Network ratings releases are like luncheon meat. Best to check the label and give it the ol’ sniff test before consuming.
Still, CTV delivered a nasty one-two yesterday to the chin of an already staggering Global.
The CTV release suggests the network has outperformed Global by 92% in the ratings so far this season. What’s more, those gains came in Canada’s two largest urban centres, Toronto and Vancouver, thanks mainly to an uptake in younger viewers.
It is, however, an odd time to take stock, just six weeks after the official start of the fall season. CTV is taking advantage of two things: Global’s reliance on Fox programming, which gets derailed every Sept/Oct. during the baseball playoffs (knocking new episodes of powerhouse shows like House and Bones off the Global schedule) and big, opening numbers for a couple of highly anticipated returning CTV shows such as CSI and CSI Miami.
CTV’s not the first network to strategically pull a few weeks out of a season and go, “Lookit us!” CBC pulled the same trick last winter when their four new series launches caught the private Canadian networks with their shows down due to the U.S. writers strike. They sent out a release pinpointing big gains, declared victory and then ran home and turned off the lights. Things, of course, went back to normal when the strike ended and the U.S. shows returned. Think George Bush and that woefully premature “Mission Accomplished” victory banner on that aircraft carrier a month or so in to the Iraq war.
The TV business is war, too, and CTV knows the enemy is wounded. This P.R. assault comes as Canwest tries to shrug off a breathtaking drop in the value of its corporate stock, which has lost most of its value in the last year. The meltdown in the U.S. economy and the slowdown in Canadian media advertising has everybody in the TV business freaked. While it was a set back for CTV, too, that CRTC turn down last month of the broadcasters request for carriage fee loot was a dagger to the heart at cash strapped Canwest.
So–never one to miss an opportunity–the CTV PR department just wanted the ad community to know that their network is as big and dominant as ever.

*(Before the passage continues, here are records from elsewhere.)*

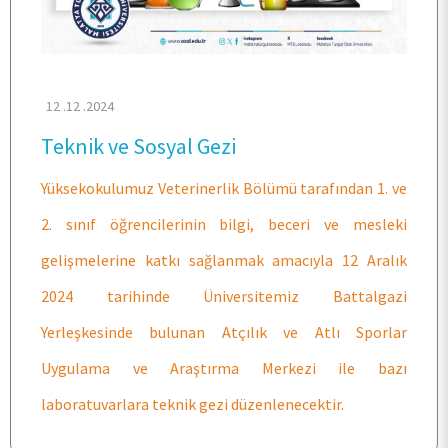
ARAŞTIRMA
12 .12 .2024
KALİTE
Teknik ve Sosyal Gezi
TOPLUMSAL KATKI
Yüksekokulumuz Veterinerlik Bölümü tarafından 1. ve
2. sınıf öğrencilerinin bilgi, beceri ve mesleki
E-HİZMET
gelişmelerine katkı sağlanmak amacıyla 12 Aralık
2024 tarihinde Üniversitemiz Battalgazi
İLETİŞİM
Yerleşkesinde bulunan Atçılık ve Atlı Sporlar
Uygulama ve Araştırma Merkezi ile bazı
laboratuvarlara teknik gezi düzenlenecektir.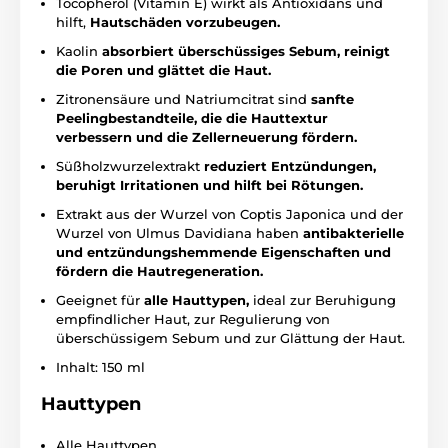
Tocopherol (Vitamin E) wirkt als Antioxidans und
hilft,
Hautschäden vorzubeugen.
Kaolin
absorbiert überschüssiges Sebum, reinigt
die Poren und glättet die Haut.
Zitronensäure und Natriumcitrat sind
sanfte
Peelingbestandteile, die die Hauttextur
verbessern und die Zellerneuerung fördern.
Süßholzwurzelextrakt
reduziert Entzündungen,
beruhigt Irritationen und hilft bei Rötungen.
Extrakt aus der Wurzel von Coptis Japonica und der
Wurzel von Ulmus Davidiana haben
antibakterielle
und entzündungshemmende Eigenschaften und
fördern die Hautregeneration.
Geeignet für
alle Hauttypen,
ideal zur Beruhigung
empfindlicher Haut, zur Regulierung von
überschüssigem Sebum und zur Glättung der Haut.
Inhalt: 150 ml
Hauttypen
Alle Hauttypen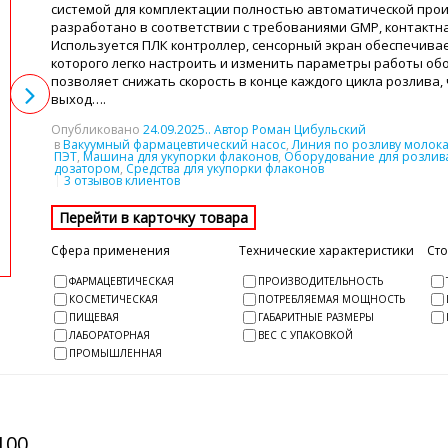
системой для комплектации полностью автоматической про
разработано в соответствии с требованиями GMP, контактная
Используется ПЛК контроллер, сенсорный экран обеспечива
которого легко настроить и изменить параметры работы об
позволяет снижать скорость в конце каждого цикла розлива
выход….
Опубликовано
24.09.2025
.. Автор Роман Цибульский
в
Вакуумный фармацевтический насос
,
Линия по розливу молок
ПЭТ
,
Машина для укупорки флаконов
,
Оборудование для розлива
дозатором
,
Средства для укупорки флаконов
3 отзывов клиентов
Сфера применения
Технические характеристики
Ст
ФАРМАЦЕВТИЧЕСКАЯ
ПРОИЗВОДИТЕЛЬНОСТЬ
КОСМЕТИЧЕСКАЯ
ПОТРЕБЛЯЕМАЯ МОЩНОСТЬ
ПИЩЕВАЯ
ГАБАРИТНЫЕ РАЗМЕРЫ
ЛАБОРАТОРНАЯ
ВЕС С УПАКОВКОЙ
ПРОМЫШЛЕННАЯ
100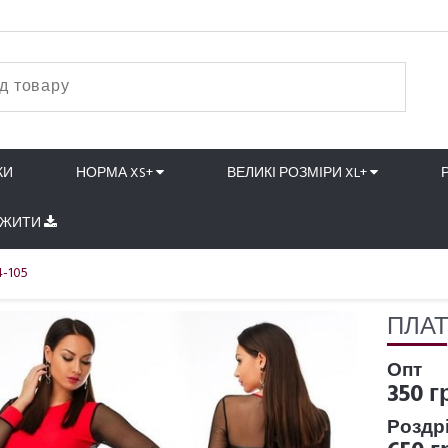
КИ
НОРМА XS+
ВЕЛИКІ РОЗМІРИ XL+
АЖИТИ
-105
ПЛАТ
Опт
350 г
Роздр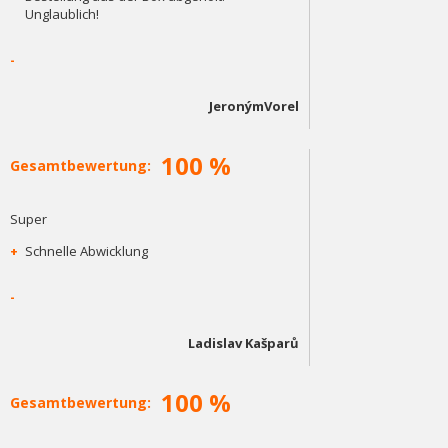
Unglaublich!
-
JeronýmVorel
100 %
Gesamtbewertung:
Super
+
Schnelle Abwicklung
-
Ladislav Kašparů
100 %
Gesamtbewertung: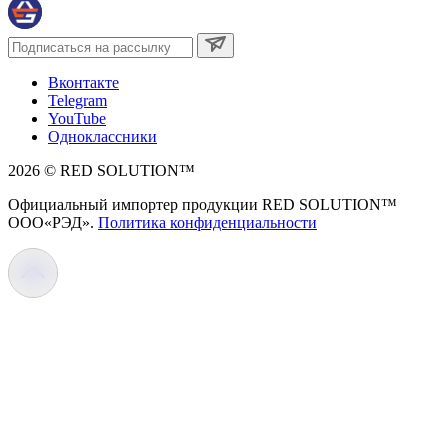
Вконтакте
Telegram
YouTube
Одноклассники
2026 © RED SOLUTION™
Официальный импортер продукции RED SOLUTION™
OOO«РЭД».
Политика конфиденциальности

Given the arbitrary and advantageous six week time frame they have set, CTV can claim to have eight out of 10 of the country’s most-watched programs in total viewers and A25-54, and seven out of 10 in A18-49. Again, in that short sprint, they have Canada’s No. 1 show, Grey’s Anatomy, the nation’s No. 1 new series and top Canadian program, So You Think You Can Dance Canada and Canada’s top comedy series, Corner Gas.
Even CTV’s numbers, however, concede that the gap is narrowed in the 18-49-year-old demo. CTV’s total national audience beats Global’s by nearly a two-to-one score, while the demo advantage is just 656,000 to 414,000 (average minute audience, entire prime time schedule).
The opening week leap in CSI and CSI: Miami numbers have also tailed off in recent weeks, but they still allow CTV to boast big gains in those shows and others (including Desperate Housewives and Grey’s Anatomy) that might not hold up in even a mid-season tally.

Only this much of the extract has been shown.